Historical forgetfulness is a very costly problem. The inability to recognize progress, and the absence of first-hand remembrance of the cost of restraints on trade both illegal and legal (it was almost impossible to travel more than 30 miles in much of 18th-century Europe without encountering a bandit or a toll gate erected by a local prince) make us more likely to fail to understand how we got to where we are, when where we are - prosperous and largely peaceful - is by historical standards a wonderful place to be.
If one could invent a time machine and send everyone back for a month to 1900, or 1800, or 1500, pessimism about the future and the failure to understand why we are in such great shape would probably vanish. But of course we are stuck with the level of historical knowledge that the educational system has dealt us. Quite a bit of survey-based research on the determinants of happiness indicates that people do not compare themselves with hypothetical past selves, or with ancestors long since dead and buried. Instead many compare themselves with others of their own era. If they see other people around them who are richer, they become unhappy (despite envy being a sin in most religious belief systems). They see wealthy celebrities, industrialists and heirs and imagine that that is what they too should by right be. In other words they define what is possible for them by the far right tail of the distribution in their own society, and when they do not achieve that (as by construction very few people can) they indict the society for failing to achieve this result. This perhaps explains why state-based income redistribution is so popular despite its long-term consequences. Even many scholars who are generally favorable to economic liberalism and very aware of the long-term nature of human progress (see William Bernstein’s The Birth of Plenty, for example) argue that societies will collapse in acrimony absent a substantial welfare state to spread wealth more uniformly.
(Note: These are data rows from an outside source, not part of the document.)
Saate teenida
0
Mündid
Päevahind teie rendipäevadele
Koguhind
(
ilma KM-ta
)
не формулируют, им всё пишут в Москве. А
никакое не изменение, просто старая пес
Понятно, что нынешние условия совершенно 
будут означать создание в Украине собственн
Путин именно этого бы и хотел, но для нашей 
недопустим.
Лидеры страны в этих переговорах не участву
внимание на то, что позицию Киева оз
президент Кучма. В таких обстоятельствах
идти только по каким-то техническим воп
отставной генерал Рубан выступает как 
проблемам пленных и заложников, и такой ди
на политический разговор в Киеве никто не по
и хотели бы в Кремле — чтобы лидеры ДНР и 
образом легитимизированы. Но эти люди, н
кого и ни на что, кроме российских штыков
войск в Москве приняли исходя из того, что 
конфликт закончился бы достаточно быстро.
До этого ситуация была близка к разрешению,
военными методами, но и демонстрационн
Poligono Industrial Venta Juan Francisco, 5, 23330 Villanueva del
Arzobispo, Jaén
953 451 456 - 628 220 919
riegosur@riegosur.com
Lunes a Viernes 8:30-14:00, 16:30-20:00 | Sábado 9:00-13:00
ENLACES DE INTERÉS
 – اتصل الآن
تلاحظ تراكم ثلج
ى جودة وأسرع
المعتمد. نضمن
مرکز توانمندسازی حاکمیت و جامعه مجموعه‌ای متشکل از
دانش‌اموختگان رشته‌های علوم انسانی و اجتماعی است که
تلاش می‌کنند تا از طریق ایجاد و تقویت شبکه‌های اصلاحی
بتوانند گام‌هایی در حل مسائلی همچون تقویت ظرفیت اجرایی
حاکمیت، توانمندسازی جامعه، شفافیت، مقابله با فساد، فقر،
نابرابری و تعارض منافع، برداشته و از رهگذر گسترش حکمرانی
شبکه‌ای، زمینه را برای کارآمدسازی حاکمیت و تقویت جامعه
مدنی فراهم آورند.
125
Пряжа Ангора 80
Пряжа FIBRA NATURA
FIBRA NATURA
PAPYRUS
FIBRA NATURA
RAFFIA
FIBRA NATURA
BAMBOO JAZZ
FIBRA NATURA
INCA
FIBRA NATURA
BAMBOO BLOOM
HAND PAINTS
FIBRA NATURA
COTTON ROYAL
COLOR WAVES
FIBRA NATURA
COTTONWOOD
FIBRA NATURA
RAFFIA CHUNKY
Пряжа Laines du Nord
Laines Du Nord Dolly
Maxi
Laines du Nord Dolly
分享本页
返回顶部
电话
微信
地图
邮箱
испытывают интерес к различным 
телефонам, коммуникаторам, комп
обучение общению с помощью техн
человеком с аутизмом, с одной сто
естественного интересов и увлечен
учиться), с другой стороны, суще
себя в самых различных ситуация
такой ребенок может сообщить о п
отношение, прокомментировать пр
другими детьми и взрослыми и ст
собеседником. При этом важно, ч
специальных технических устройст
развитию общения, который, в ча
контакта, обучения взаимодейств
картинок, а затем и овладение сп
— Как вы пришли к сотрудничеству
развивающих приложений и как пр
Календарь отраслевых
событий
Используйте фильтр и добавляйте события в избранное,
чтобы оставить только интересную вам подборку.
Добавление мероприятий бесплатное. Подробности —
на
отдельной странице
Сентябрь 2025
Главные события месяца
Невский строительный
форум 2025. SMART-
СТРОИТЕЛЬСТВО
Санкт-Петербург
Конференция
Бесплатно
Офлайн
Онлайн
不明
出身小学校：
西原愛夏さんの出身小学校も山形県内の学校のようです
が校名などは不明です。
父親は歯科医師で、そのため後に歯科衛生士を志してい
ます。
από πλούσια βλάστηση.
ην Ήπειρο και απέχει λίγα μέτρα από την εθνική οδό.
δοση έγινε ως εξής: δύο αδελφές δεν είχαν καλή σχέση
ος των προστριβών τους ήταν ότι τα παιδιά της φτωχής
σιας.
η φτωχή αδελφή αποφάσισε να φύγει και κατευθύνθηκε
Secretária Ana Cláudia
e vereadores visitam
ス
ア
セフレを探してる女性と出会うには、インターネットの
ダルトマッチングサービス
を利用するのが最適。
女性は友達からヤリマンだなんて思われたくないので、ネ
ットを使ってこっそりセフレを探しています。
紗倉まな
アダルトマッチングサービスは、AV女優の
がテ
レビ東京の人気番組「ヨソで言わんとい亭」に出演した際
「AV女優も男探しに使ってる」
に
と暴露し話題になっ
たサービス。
The future is generally better than the past, but there are exceptions – the collapse of ancient Rome and indeed most once-flowering empires being obvious examples. When the citizens of the Republic forgot the principles that necessitated the Roman law and traded the justice they had established for the charisma of the Caesars, they sowed the seeds of their own enslavement. Enslavement turned to empire, empire turned to overextension, and empire turned to the sacking of Rome by Alaric. When modern citizens of the West forget the essence of equal treatment under law for building a better future, even if it leads to inequality of result, the results are different only in manner rather than degree.